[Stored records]
▼▼▼
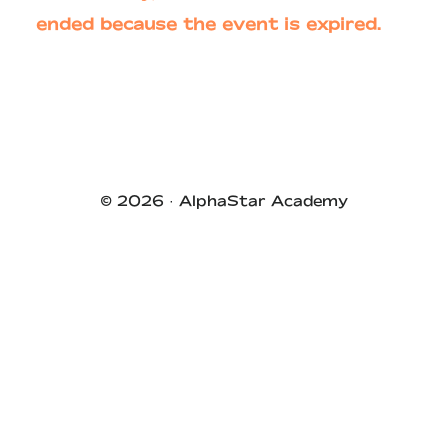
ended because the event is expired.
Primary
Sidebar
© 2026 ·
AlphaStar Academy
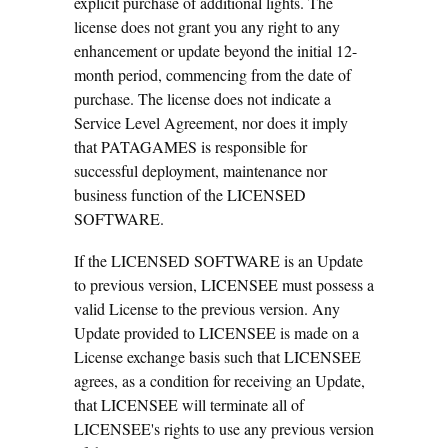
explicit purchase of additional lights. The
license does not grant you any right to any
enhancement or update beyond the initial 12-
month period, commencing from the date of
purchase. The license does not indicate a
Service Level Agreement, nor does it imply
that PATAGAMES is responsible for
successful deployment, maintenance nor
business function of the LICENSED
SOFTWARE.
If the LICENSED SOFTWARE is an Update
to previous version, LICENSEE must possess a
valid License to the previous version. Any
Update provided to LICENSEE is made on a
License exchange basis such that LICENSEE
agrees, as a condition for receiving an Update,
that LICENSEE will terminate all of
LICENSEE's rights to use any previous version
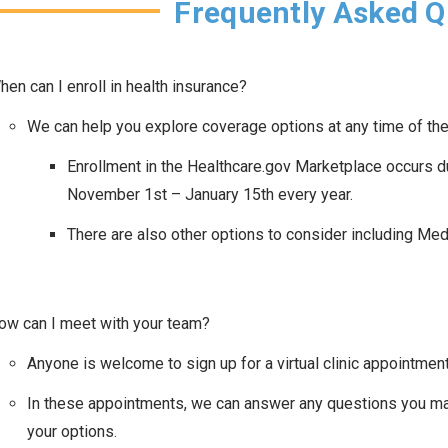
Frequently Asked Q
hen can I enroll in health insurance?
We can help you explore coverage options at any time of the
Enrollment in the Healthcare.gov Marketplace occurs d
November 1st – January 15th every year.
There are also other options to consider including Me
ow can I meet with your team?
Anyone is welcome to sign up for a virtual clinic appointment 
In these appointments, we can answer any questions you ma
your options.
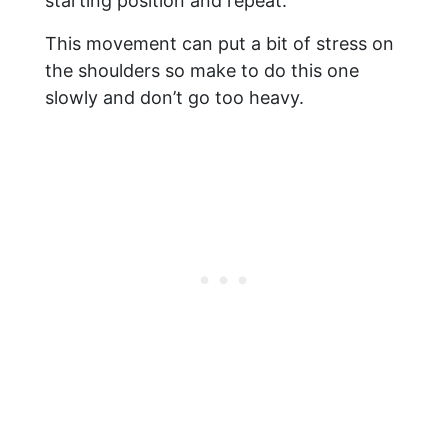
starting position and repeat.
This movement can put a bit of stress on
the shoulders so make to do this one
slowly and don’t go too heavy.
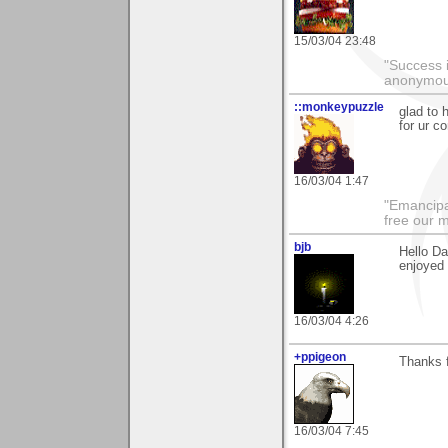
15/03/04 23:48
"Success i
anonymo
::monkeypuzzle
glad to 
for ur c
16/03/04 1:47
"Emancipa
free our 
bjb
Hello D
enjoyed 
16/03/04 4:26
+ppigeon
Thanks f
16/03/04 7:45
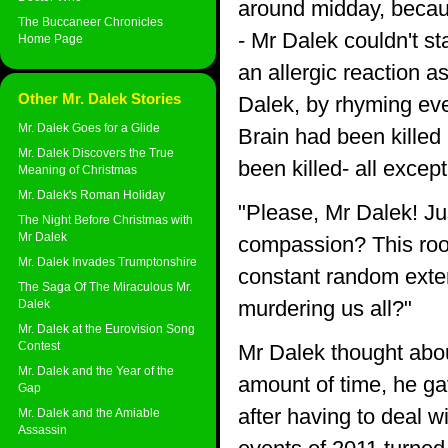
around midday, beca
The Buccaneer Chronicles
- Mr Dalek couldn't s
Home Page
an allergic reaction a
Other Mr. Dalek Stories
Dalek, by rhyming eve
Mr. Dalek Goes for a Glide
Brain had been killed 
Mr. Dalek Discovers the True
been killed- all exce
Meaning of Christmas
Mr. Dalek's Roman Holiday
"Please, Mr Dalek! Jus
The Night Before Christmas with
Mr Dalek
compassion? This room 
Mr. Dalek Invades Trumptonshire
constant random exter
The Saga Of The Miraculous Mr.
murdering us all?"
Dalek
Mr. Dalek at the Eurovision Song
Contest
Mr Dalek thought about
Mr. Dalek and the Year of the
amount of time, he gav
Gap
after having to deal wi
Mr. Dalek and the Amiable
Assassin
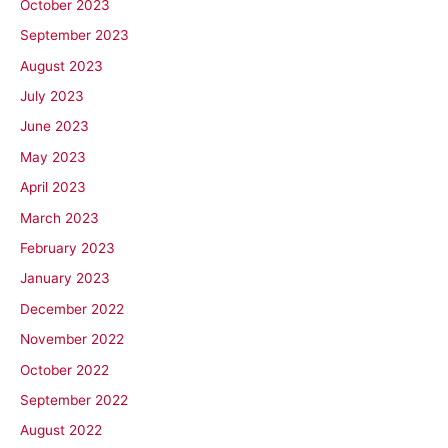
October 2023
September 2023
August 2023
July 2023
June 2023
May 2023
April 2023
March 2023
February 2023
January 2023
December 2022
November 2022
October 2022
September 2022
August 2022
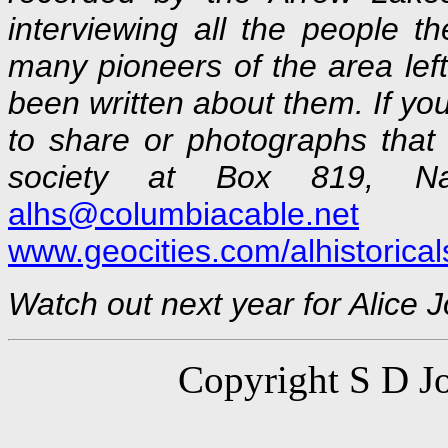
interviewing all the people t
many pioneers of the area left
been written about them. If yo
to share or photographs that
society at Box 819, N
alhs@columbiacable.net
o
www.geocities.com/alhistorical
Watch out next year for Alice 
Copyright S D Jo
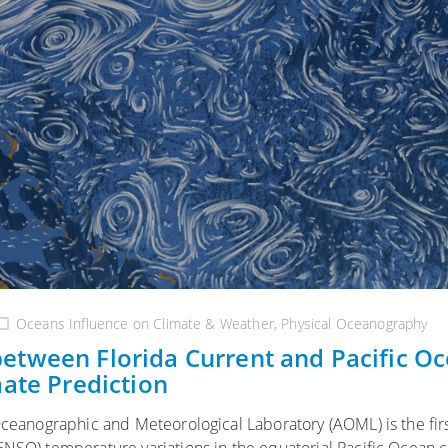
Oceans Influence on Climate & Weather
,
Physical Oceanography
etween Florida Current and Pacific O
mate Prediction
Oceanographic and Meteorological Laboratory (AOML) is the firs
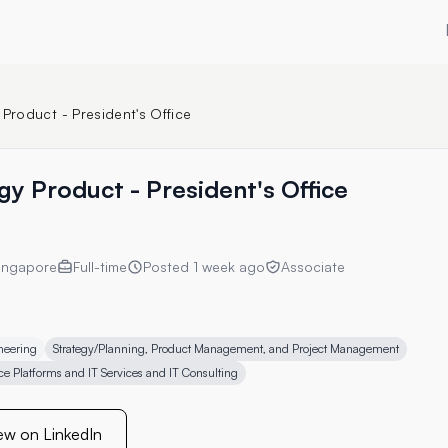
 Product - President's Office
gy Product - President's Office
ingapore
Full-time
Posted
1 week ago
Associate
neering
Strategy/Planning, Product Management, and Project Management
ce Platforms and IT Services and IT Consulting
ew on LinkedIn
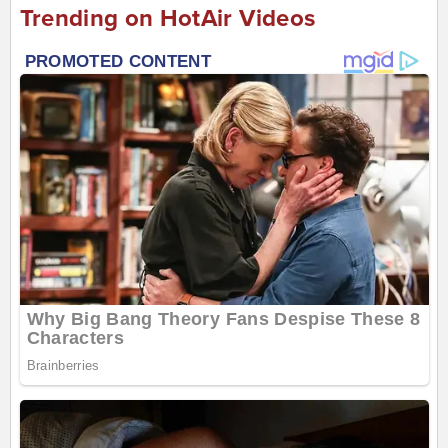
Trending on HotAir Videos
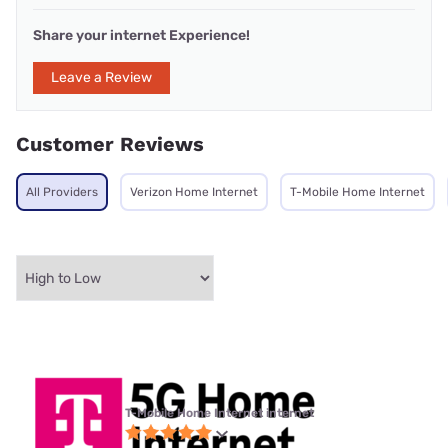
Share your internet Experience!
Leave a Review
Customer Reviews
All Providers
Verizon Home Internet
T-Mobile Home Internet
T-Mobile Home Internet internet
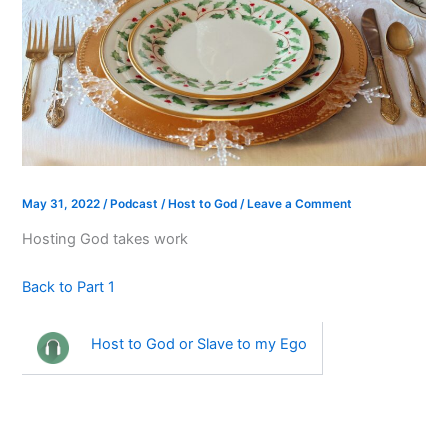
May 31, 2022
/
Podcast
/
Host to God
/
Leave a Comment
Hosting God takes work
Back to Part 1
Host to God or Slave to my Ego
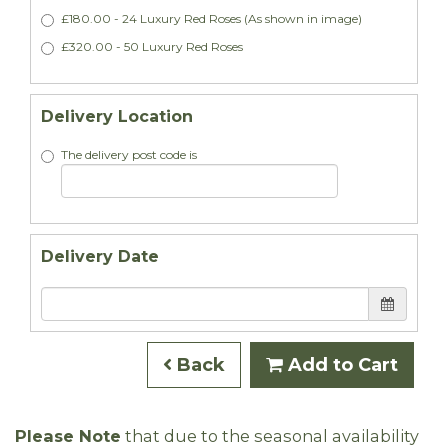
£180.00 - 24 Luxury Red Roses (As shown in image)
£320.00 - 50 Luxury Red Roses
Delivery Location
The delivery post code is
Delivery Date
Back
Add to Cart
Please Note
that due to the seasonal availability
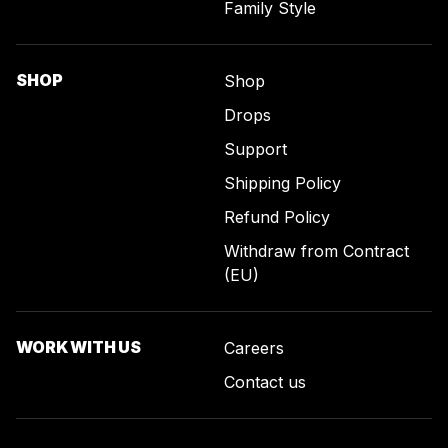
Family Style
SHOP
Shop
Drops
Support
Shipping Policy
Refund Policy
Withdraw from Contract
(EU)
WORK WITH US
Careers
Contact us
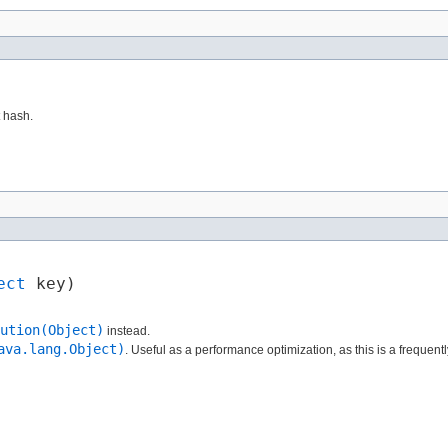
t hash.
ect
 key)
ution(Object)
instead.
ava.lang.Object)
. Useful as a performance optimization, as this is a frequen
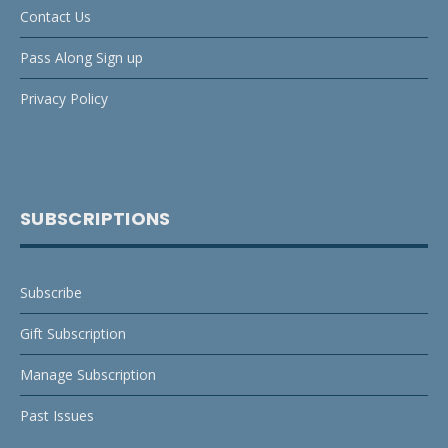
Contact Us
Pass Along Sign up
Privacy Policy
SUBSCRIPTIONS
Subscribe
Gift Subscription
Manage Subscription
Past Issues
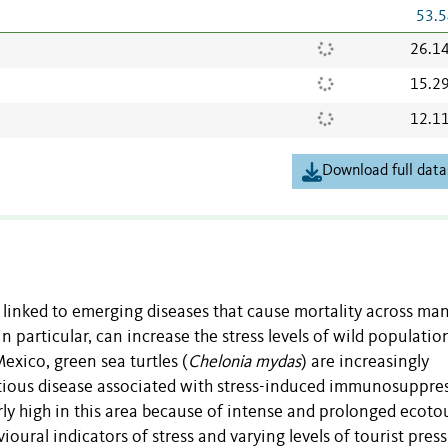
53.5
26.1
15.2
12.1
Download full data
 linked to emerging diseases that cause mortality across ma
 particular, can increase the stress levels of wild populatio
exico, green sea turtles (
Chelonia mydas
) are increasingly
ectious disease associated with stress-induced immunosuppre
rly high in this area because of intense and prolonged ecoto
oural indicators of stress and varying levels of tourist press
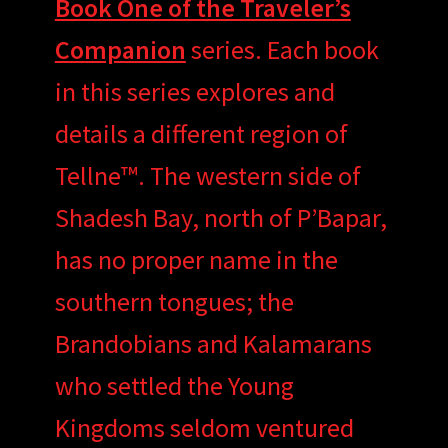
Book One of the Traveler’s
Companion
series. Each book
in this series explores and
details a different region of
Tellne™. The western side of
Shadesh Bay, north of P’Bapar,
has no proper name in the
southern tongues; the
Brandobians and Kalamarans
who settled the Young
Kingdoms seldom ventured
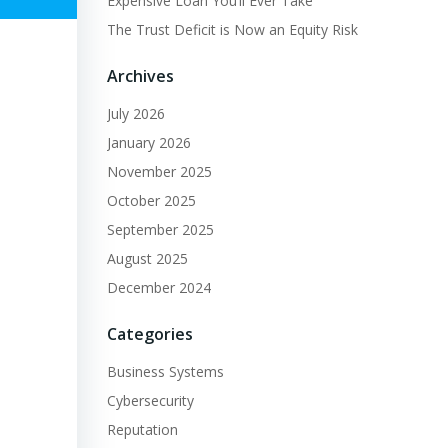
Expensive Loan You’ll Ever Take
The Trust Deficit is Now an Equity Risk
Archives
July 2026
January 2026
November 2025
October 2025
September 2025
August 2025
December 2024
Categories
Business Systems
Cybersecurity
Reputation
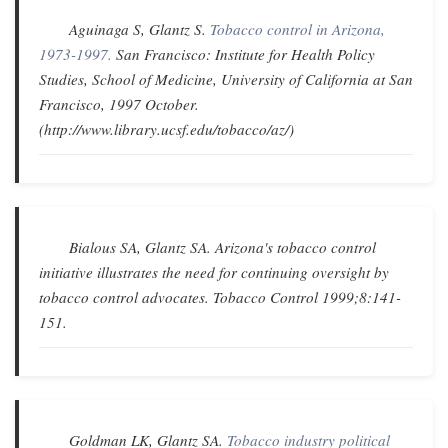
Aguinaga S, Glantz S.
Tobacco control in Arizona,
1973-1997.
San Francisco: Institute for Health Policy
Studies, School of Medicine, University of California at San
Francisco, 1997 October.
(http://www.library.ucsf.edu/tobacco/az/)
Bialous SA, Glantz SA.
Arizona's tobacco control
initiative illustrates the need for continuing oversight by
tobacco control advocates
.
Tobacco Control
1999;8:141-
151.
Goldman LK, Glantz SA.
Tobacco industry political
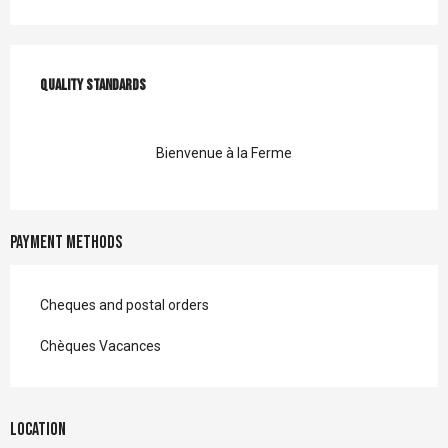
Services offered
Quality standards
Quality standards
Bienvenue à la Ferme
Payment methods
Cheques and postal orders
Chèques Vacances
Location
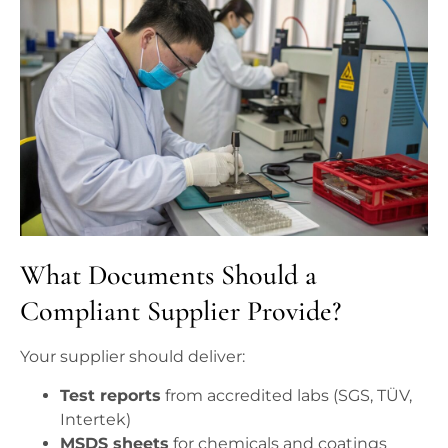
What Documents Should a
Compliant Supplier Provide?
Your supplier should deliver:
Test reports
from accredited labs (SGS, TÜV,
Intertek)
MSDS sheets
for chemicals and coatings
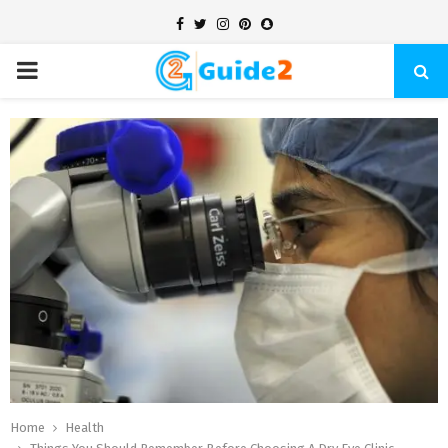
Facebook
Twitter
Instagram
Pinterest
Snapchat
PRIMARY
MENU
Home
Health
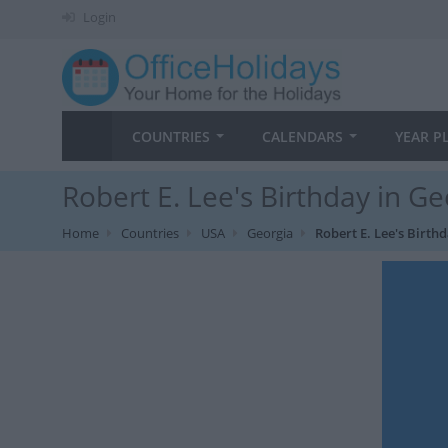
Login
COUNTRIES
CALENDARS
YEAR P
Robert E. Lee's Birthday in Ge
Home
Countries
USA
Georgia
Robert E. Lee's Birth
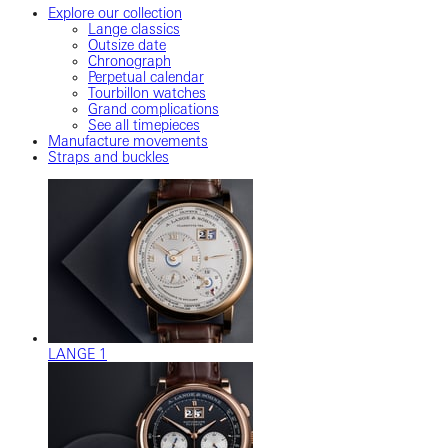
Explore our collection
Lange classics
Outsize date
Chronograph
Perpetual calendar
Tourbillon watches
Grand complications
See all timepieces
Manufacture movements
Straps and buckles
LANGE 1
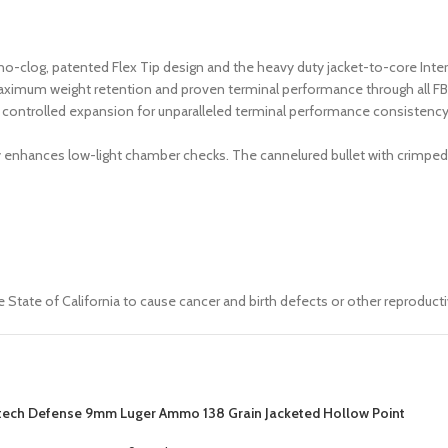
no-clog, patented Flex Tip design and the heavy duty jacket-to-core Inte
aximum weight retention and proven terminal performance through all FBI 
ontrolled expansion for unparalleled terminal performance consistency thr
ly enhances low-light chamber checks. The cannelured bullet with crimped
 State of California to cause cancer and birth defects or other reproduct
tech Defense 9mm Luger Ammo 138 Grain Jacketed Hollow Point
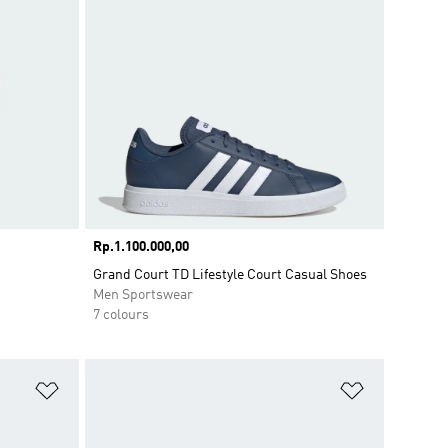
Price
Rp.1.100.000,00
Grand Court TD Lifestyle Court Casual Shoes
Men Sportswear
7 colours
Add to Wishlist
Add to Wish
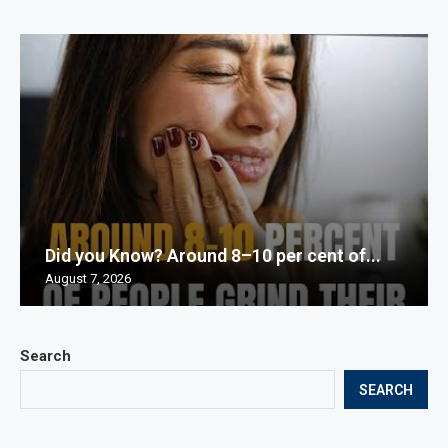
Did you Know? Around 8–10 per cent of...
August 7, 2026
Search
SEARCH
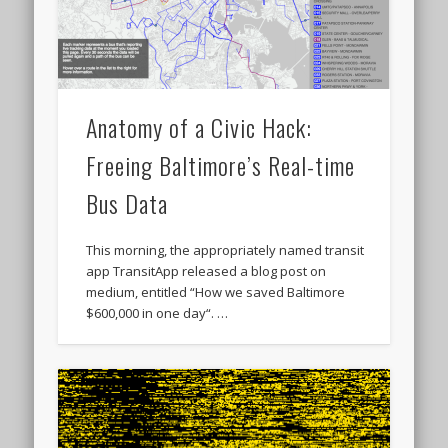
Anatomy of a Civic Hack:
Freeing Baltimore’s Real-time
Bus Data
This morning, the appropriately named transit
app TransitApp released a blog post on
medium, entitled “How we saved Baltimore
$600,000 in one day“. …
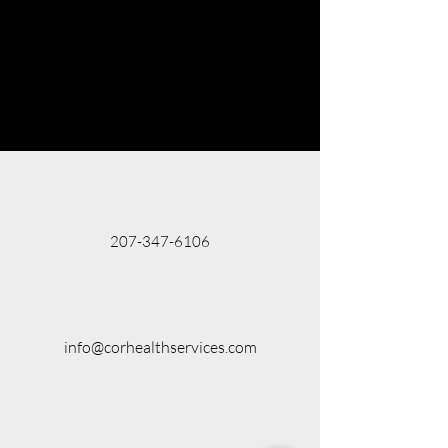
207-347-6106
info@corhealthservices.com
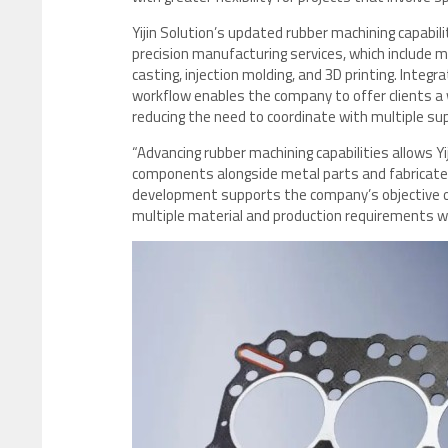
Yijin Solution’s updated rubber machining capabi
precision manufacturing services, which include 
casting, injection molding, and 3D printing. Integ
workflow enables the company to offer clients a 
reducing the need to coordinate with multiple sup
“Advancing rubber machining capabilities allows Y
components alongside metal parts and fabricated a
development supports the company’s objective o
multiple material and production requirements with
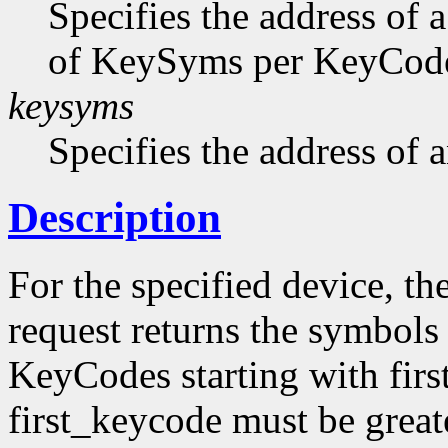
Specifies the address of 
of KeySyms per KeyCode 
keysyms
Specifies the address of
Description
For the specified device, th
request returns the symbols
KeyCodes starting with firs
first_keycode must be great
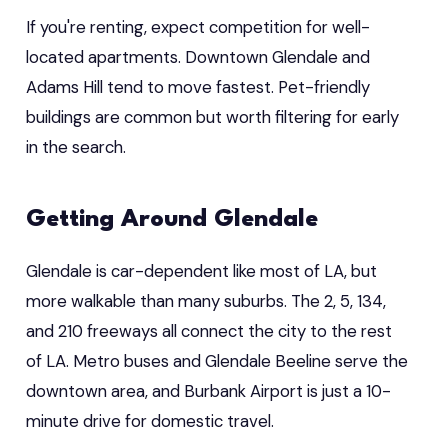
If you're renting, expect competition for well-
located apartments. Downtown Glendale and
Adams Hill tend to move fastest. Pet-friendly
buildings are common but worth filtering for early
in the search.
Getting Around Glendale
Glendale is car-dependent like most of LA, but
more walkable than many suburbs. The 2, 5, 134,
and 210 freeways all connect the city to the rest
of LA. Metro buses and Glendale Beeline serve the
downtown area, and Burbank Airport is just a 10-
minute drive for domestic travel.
▲▲▲
### TASK DETAILS
Pull every line containing the string "stress" out of the data above and copy it.

### ANSWER BELOW
This movement can put a bit of stress on
 particular, can increase the stress levels of wild populatio
ectious disease associated with stress-induced immunosuppre
oural indicators of stress and varying levels of tourist press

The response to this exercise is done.